Chef Travis Strickland serves at Baltaire’s Executive Chef. Before coming to the West coast, Strickland worked at a number of Chicago’s steakhouses, including stints as Executive Chef for both Chicago Cut Steakhouse and The Local Chicago. In addition to all things steak, there’s his passion for American Southern barbecue, which guests can enjoy in the lounge on BBQ, Blues and Brews starting April 18th. Specialty beer and whiskey flights and live blues music, plus a brand new barbecue menu, will debut soon. For now, here are a couple of Chef Travis Strickland’s recipes for restaurant-style brunch dishes you can make at home, plus one of the restaurant’s newest cocktails that would be a perfect accompaniment.
11647 San Vicente Boulevard
Brentwood, CA 90049
Caramelized Brioche French Toast
- 5 whole eggs
- 1 cup whole milk
- 1 cup heavy cream
- ⅓ cup sugar
- ½ vanilla bean, split lengthwise, seeds scraped
- ¼ cup light corn syrup
- 4 slices brioche bread, cut 1.5” thick
- Granulated sugar, as needed
- Maple syrup, for serving
Butter, softened, as needed
- Combine first six ingredients in a small bowl, and whisk until well incorporated. Dip brioche bread into batter, and coat all sides.
- Cover the bottom of a large, heavy duty saute pan with granulated sugar, and turn heat to medium high. Do not move or shake pan.
- When sugar begins to melt, wait until color turns light brown, then add two small knobs of softened butter, and allow to melt. Now, add the bread, and move carefully to coat the bottom with the caramel sauce.
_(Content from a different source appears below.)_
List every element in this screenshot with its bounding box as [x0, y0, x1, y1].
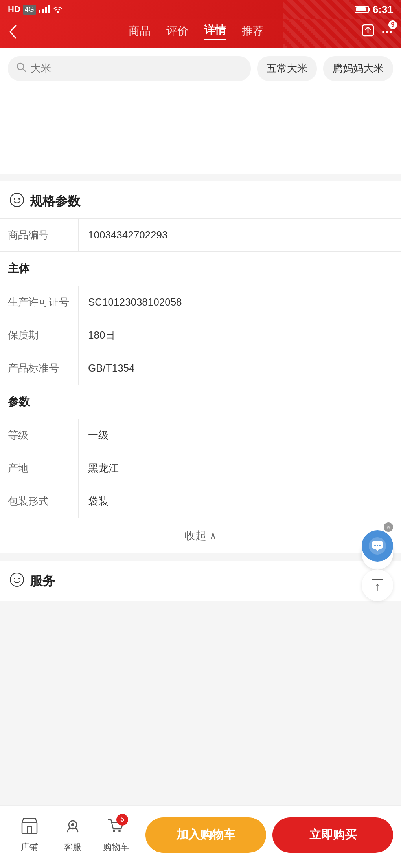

Cook for 30 seconds, flip over and repeat on the other side.
- Remove from the pan and serve immediately with maple syrup.
Alaskan King Crab Biscuits and Gravy
- ½ cup all-purpose flour
- ¼ cup clarified butter
- 3 ¼ cups whole milk
- 1 teaspoon kosher salt
- ⅓ tablespoon ground black pepper
- ½ tablespoon chopped tarragon
- 4 ounces picked Alaskan King crab meat
- 4 buttermilk biscuits, warm
- 2 poached eggs, warm
- Combine first two ingredients into a medium sauce pan, and create a roux. Cook roux for three minutes, or until pale brown. Add cold milk in two equal stages allowing to boil between additions while whisking periodically to avoid clumping.
- Add remaining ingredients, and stir gently with a spoon taking care not to break crab meat.
- Pour over freshly baked buttermilk biscuits and top with a poached egg.
Serves 1 – (By Beverage Manager Marianna Caldwell at Baltaire)
- 1 ounce Tanqueray 10
- ½ ounce Aperol
- ¼ ounce St. Germain
- ¼ ounce Lime Juice
- Splash of Grapefruit Juice
- Float of champagne
- Sliced limes, for garnish
- Pour the first five ingredients into a shaker, and shake well.
- Strain into a rocks glass with one large cube. Top with champagne and a lime twist.